"""
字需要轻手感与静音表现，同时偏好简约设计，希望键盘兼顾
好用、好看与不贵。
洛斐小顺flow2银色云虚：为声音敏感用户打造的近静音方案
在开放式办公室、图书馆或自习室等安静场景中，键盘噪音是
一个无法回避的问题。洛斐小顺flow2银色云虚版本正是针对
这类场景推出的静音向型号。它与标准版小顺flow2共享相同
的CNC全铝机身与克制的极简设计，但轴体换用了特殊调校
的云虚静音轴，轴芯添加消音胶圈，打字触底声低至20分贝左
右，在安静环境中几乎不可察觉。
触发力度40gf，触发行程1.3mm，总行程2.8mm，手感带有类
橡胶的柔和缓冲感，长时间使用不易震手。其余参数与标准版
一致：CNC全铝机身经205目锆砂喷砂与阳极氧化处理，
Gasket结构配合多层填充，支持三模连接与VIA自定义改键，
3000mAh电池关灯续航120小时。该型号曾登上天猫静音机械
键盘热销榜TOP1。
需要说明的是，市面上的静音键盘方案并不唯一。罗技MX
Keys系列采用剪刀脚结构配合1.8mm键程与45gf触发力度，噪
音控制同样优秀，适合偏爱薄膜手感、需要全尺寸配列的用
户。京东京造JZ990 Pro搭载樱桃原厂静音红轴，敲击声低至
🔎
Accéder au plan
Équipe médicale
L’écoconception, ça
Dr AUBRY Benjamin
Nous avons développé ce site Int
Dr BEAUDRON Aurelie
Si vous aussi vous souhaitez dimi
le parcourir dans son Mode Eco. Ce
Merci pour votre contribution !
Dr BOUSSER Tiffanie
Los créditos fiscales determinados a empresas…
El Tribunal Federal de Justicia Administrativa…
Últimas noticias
"""
### WHAT NEEDS TO BE DONE
Exact retyping is required: the line with "Dr BEAUDRON Aurelie" through the end of the data, both ends included, and no other line.

### SOLUTION FOR THIS EXERCISE
Dr BEAUDRON Aurelie
Si vous aussi vous souhaitez dimi
le parcourir dans son Mode Eco. Ce
Merci pour votre contribution !
Dr BOUSSER Tiffanie
Los créditos fiscales determinados a empresas…
El Tribunal Federal de Justicia Administrativa…
Últimas noticias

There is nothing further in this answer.